= St Vincent's Magdalene Laundry =

St Vincent's Magdalene laundry was a laundry run by the Religious Sisters of Charity based in Cork. Beside St Vincent's laundry is St Vincent's secondary school that was also run by the sisters.

== History ==
Children of women who were “inmates” to the laundry attended the school next door to where their mothers were accommodated and working. The laundry ceased operation in 1991. In 1994 the name of the facility changed to St Vincent's Care Home for those with intellectual disabilities.

Women who worked in the laundry were not allowed to leave the dorm, building or land until standards fell. The Health Service Executive (HSE) was given one month to improve standards. The last Magdalene Laundry closed on 25 September 1996.

An apology was issued by the Irish government to the surviving residents of the laundries in 2013.

In 2003, 2016, 2017, 2018 a woman called Eileen, a "former Magdalene resident" who knew child survivor Mary Teresa Collins' mother and Mary as a child was pictured beside child Mary at St Vincent's Mass grave at remembrance events in St.

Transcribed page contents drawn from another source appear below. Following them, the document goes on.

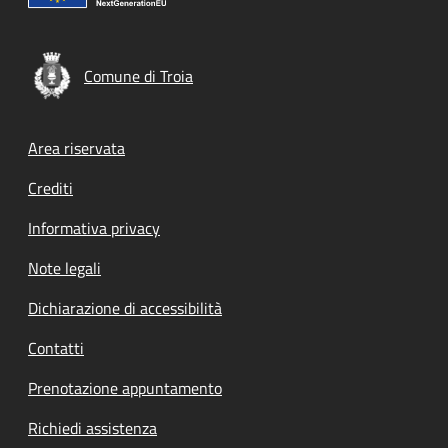
Comune di Troia
Footer menu
Area riservata
Crediti
Informativa privacy
Note legali
Dichiarazione di accessibilità
Contatti
Prenotazione appuntamento
Richiedi assistenza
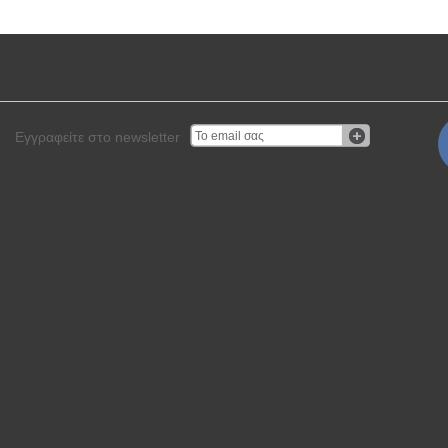
Εγγραφείτε στο newsletter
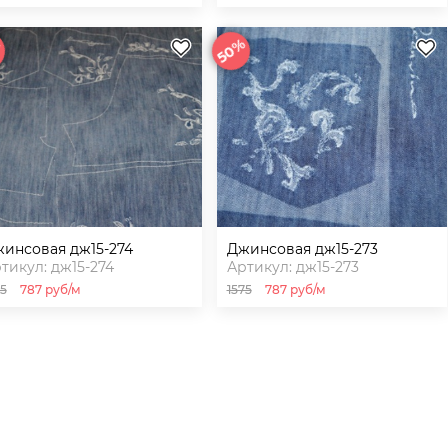
%
50%
джинсовая дж15-274
джинсовая дж15-273
тикул: дж15-274
Артикул: дж15-273
75
787 руб/м
1575
787 руб/м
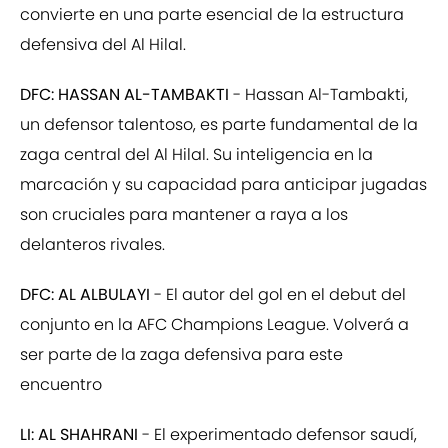
convierte en una parte esencial de la estructura
defensiva del Al Hilal.
DFC: HASSAN AL-TAMBAKTI
- Hassan Al-Tambakti,
un defensor talentoso, es parte fundamental de la
zaga central del Al Hilal. Su inteligencia en la
marcación y su capacidad para anticipar jugadas
son cruciales para mantener a raya a los
delanteros rivales.
DFC: AL ALBULAYI
- El autor del gol en el debut del
conjunto en la AFC Champions League. Volverá a
ser parte de la zaga defensiva para este
encuentro
LI: AL SHAHRANI
- El experimentado defensor saudí,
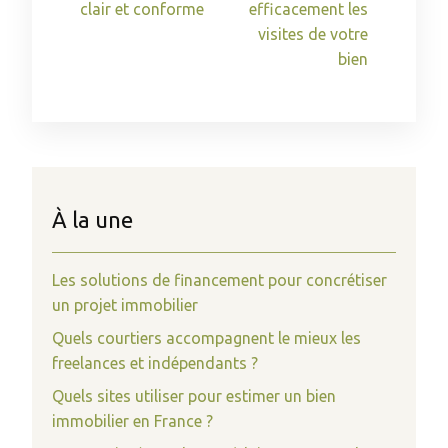
clair et conforme
efficacement les
visites de votre
bien
À la une
Les solutions de financement pour concrétiser
un projet immobilier
Quels courtiers accompagnent le mieux les
freelances et indépendants ?
Quels sites utiliser pour estimer un bien
immobilier en France ?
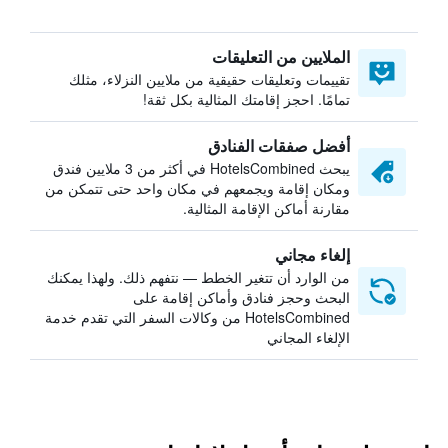
الملايين من التعليقات
تقييمات وتعليقات حقيقية من ملايين النزلاء، مثلك
تمامًا. احجز إقامتك المثالية بكل ثقة!
أفضل صفقات الفنادق
يبحث HotelsCombined في أكثر من 3 ملايين فندق
ومكان إقامة ويجمعهم في مكان واحد حتى تتمكن من
مقارنة أماكن الإقامة المثالية.
إلغاء مجاني
من الوارد أن تتغير الخطط — نتفهم ذلك. ولهذا يمكنك
البحث وحجز فنادق وأماكن إقامة على
HotelsCombined من وكالات السفر التي تقدم خدمة
الإلغاء المجاني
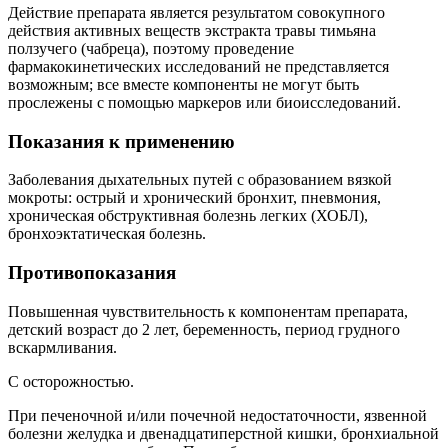
Действие препарата является результатом совокупного
действия активных веществ экстракта травы тимьяна
ползучего (чабреца), поэтому проведение
фармакокинетических исследований не представляется
возможным; все вместе компоненты не могут быть
прослежены с помощью маркеров или биоисследований.
Показания к применению
Заболевания дыхательных путей с образованием вязкой
мокроты: острый и хронический бронхит, пневмония,
хроническая обструктивная болезнь легких (ХОБЛ),
бронхоэктатическая болезнь.
Противопоказания
Повышенная чувствительность к компонентам препарата,
детский возраст до 2 лет, беременность, период грудного
вскармливания.
С осторожностью.
При печеночной и/или почечной недостаточности, язвенной
болезни желудка и двенадцатиперстной кишки, бронхиальной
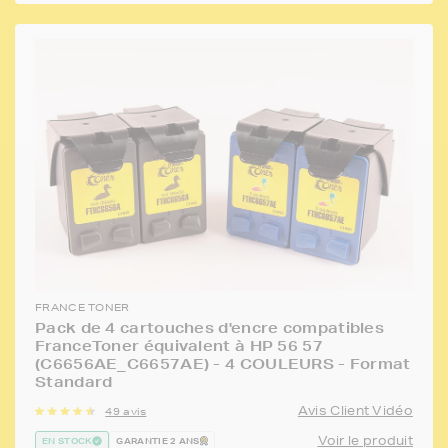
FRANCE TONER
Pack de 4 cartouches d'encre compatibles
FranceToner équivalent à HP 56 57
(C6656AE_C6657AE) - 4 COULEURS - Format
Standard
Avis Client Vidéo
49 avis
Voir le produit
EN STOCK
GARANTIE 2 ANS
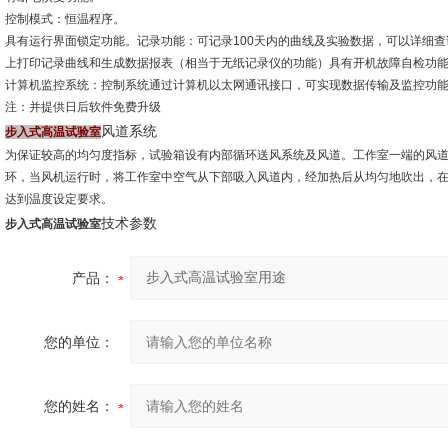
控制模式：恒温程序。
具有运行界面锁定功能。记录功能：可记录100天内的曲线及实验数据，可以详细查询1
上打印记录曲线和生成数据报表（相当于无纸记录仪的功能）具有开机故障自检功
计算机监控系统：控制系统通过计算机以太网通讯接口，可实现数据传输及监控功
注：并提供日后软件免费升级
风道系统
步入式高温试验室
为保证较高的均匀度指标，试验箱设有内部循环送风系统及风道。工作室一端的风
环，当风机运行时，将工作室中空气从下部吸入风道内，经加热后从均匀地吹出，
达到温度设定要求。
技术参数
步入式高温试验室
产品：
您的单位：
您的姓名：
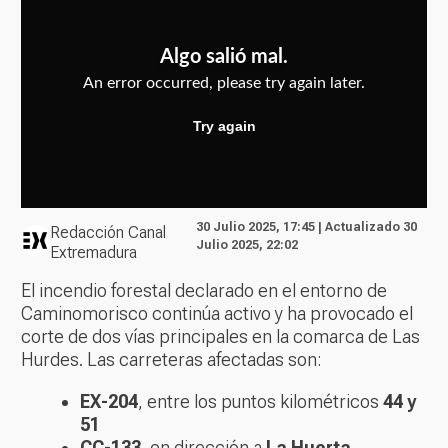
30 Julio 2025, 17:45 | Actualizado 30
Redacción Canal
Julio 2025, 22:02
Extremadura
El incendio forestal declarado en el entorno de
Caminomorisco continúa activo y ha provocado el
corte de dos vías principales en la comarca de Las
Hurdes. Las carreteras afectadas son:
EX-204
, entre los puntos kilométricos
44 y
51
CC-133
, en dirección a
La Huerta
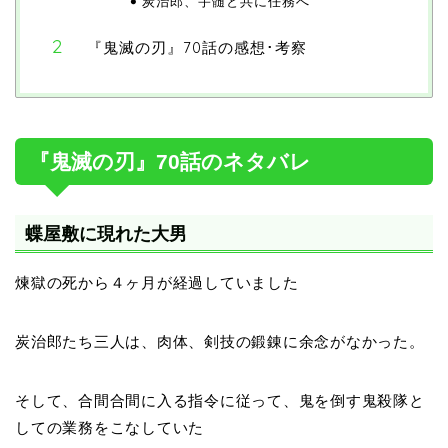
炭治郎、宇髄と共に任務へ
『鬼滅の刃』70話の感想･考察
『鬼滅の刃』70話のネタバレ
蝶屋敷に現れた大男
煉獄の死から４ヶ月が経過していました
炭治郎たち三人は、肉体、剣技の鍛錬に余念がなかった。
そして、合間合間に入る指令に従って、鬼を倒す鬼殺隊と
しての業務をこなしていた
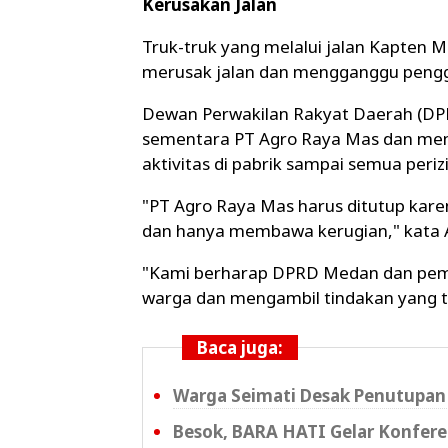
Kerusakan Jalan
Truk-truk yang melalui jalan Kapten M
merusak jalan dan mengganggu pengg
Dewan Perwakilan Rakyat Daerah (D
sementara PT Agro Raya Mas dan memi
aktivitas di pabrik sampai semua peri
"PT Agro Raya Mas harus ditutup kar
dan hanya membawa kerugian," kata An
"Kami berharap DPRD Medan dan peme
warga dan mengambil tindakan yang te
Baca juga:
Warga Seimati Desak Penutupan
Besok, BARA HATI Gelar Konferen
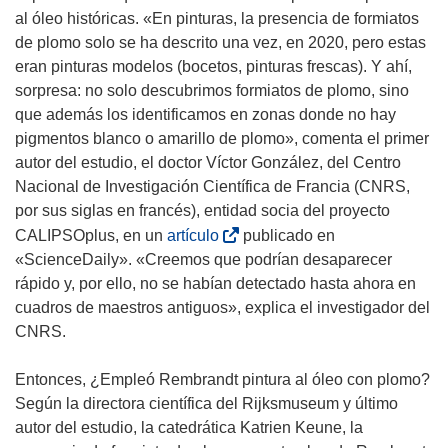
e
al óleo históricas. «En pinturas, la presencia de formiatos
v
de plomo solo se ha descrito una vez, en 2020, pero estas
a
eran pinturas modelos (bocetos, pinturas frescas). Y ahí,
v
sorpresa: no solo descubrimos formiatos de plomo, sino
e
que además los identificamos en zonas donde no hay
n
pigmentos blanco o amarillo de plomo», comenta el primer
t
autor del estudio, el doctor Víctor González, del Centro
a
Nacional de Investigación Científica de Francia (CNRS,
n
por sus siglas en francés), entidad socia del proyecto
a
(
CALIPSOplus, en un
artículo
publicado en
)
s
«ScienceDaily». «Creemos que podrían desaparecer
e
rápido y, por ello, no se habían detectado hasta ahora en
a
cuadros de maestros antiguos», explica el investigador del
b
CNRS.
r
i
Entonces, ¿Empleó Rembrandt pintura al óleo con plomo?
r
Según la directora científica del Rijksmuseum y último
á
autor del estudio, la catedrática Katrien Keune, la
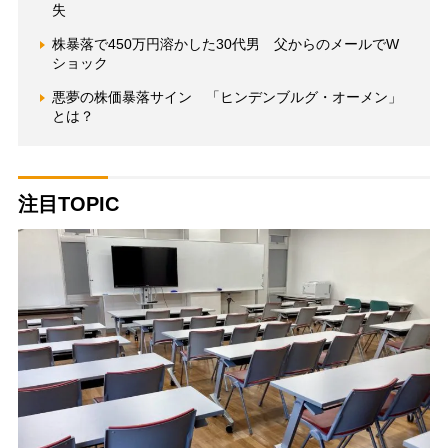
失
株暴落で450万円溶かした30代男 父からのメールでW
ショック
悪夢の株価暴落サイン 「ヒンデンブルグ・オーメン」
とは？
注目TOPIC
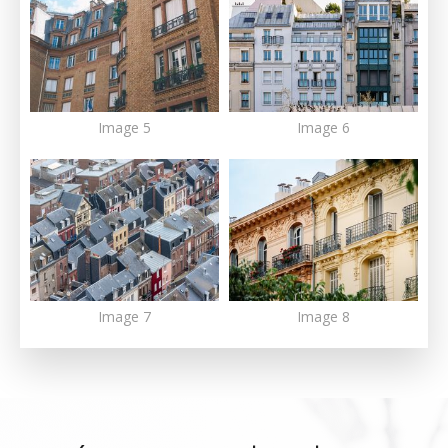
Image 5
Image 6
Image 7
Image 8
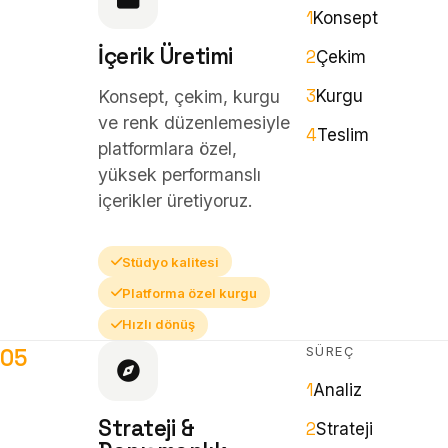
1
Konsept
İçerik Üretimi
2
Çekim
3
Konsept, çekim, kurgu
Kurgu
ve renk düzenlemesiyle
4
Teslim
platformlara özel,
yüksek performanslı
içerikler üretiyoruz.
Stüdyo kalitesi
Platforma özel kurgu
Hızlı dönüş
SÜREÇ
05
1
Analiz
Strateji &
2
Strateji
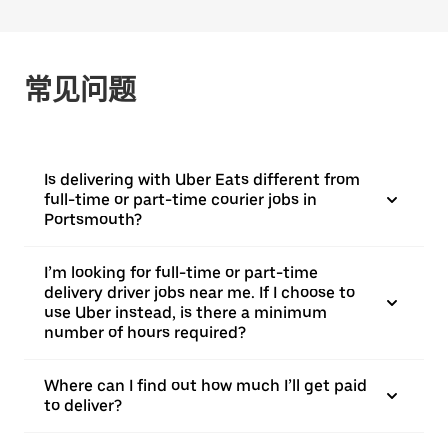
常见问题
Is delivering with Uber Eats different from
full-time or part-time courier jobs in
Portsmouth?
I’m looking for full-time or part-time
delivery driver jobs near me. If I choose to
use Uber instead, is there a minimum
number of hours required?
Where can I find out how much I’ll get paid
to deliver?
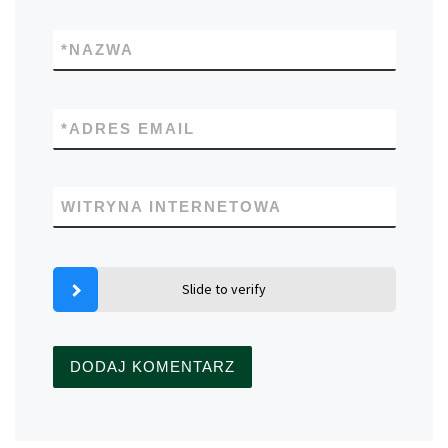
*
NAZWA
*
ADRES EMAIL
WITRYNA INTERNETOWA
Slide to verify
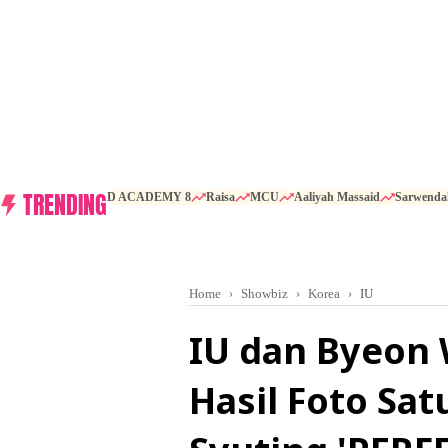
TRENDING
D ACADEMY 8
Raisa
MCU
Aaliyah Massaid
Sarwenda
Home
Showbiz
Korea
IU
IU dan Byeon
Hasil Foto Sat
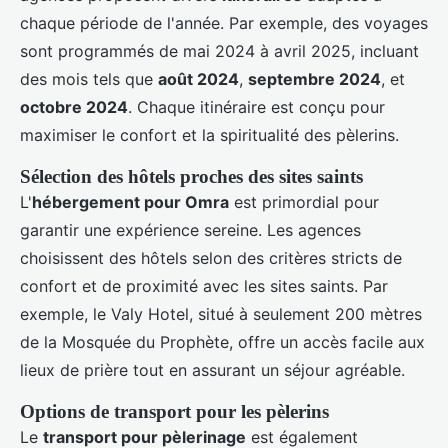
chaque période de l'année. Par exemple, des voyages
sont programmés de mai 2024 à avril 2025, incluant
des mois tels que
août 2024
,
septembre 2024
, et
octobre 2024
. Chaque itinéraire est conçu pour
maximiser le confort et la spiritualité des pèlerins.
Sélection des hôtels proches des sites saints
L'
hébergement pour Omra
est primordial pour
garantir une expérience sereine. Les agences
choisissent des hôtels selon des critères stricts de
confort et de proximité avec les sites saints. Par
exemple, le Valy Hotel, situé à seulement 200 mètres
de la Mosquée du Prophète, offre un accès facile aux
lieux de prière tout en assurant un séjour agréable.
Options de transport pour les pèlerins
Le
transport pour pèlerinage
est également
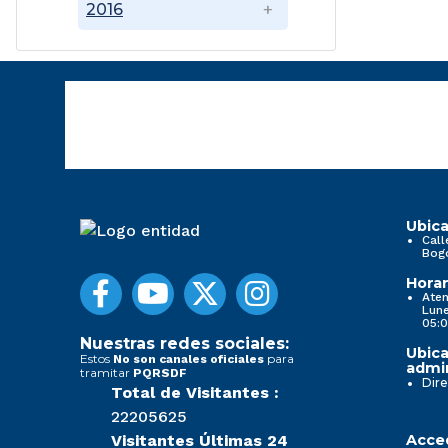
2016
Ubica
Call
Bog
Horar
Aten
Lune
05:0
Nuestras redes sociales:
Ubica
Estos
para
No son canales oficiales
admin
tramitar
PQRSDF
Dire
Total de Visitantes :
22205625
Visitantes Últimas 24
Acced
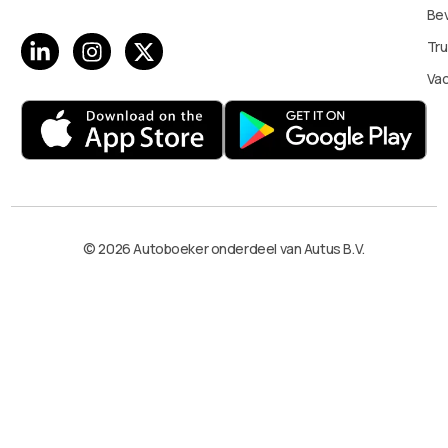
Bev
Tru
Va
© 2026 Autoboeker onderdeel van Autus B.V.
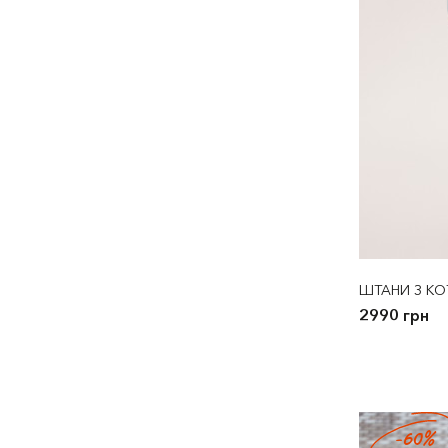
ШТАНИ З КОТ
2990 грн
-60%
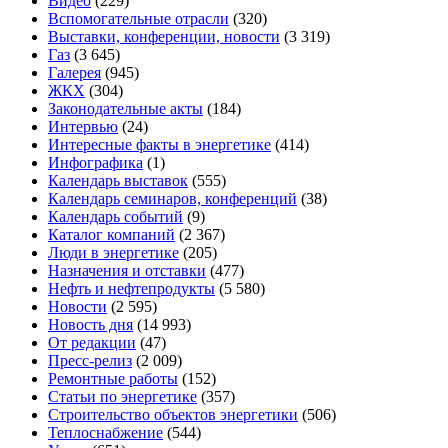
Видео
(229)
Вспомогательные отрасли
(320)
Выставки, конференции, новости
(3 319)
Газ
(3 645)
Галерея
(945)
ЖКХ
(304)
Законодательные акты
(184)
Интервью
(24)
Интересные факты в энергетике
(414)
Инфографика
(1)
Календарь выставок
(555)
Календарь семинаров, конференций
(38)
Календарь событий
(9)
Каталог компаний
(2 367)
Люди в энергетике
(205)
Назначения и отставки
(477)
Нефть и нефтепродукты
(5 580)
Новости
(2 595)
Новость дня
(14 993)
От редакции
(47)
Пресс-релиз
(2 009)
Ремонтные работы
(152)
Статьи по энергетике
(357)
Строительство объектов энергетики
(506)
Теплоснабжение
(544)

Finbarr's Cemetery. In 2018, the group Justice 4 All Women & Children told journalist Róisín Burke that women who had worked in the laundry still lived in the centre. Collins visited the laundry to see her inmate mother Angela Collins. Mary throughout the years requested permission from the religious order for her mother's friends to be in attendance and then in 2018 she obtained permission via HSE. In August 2020, it was reported that women who worked within St Vincent's Magdalene Laundry were still living there.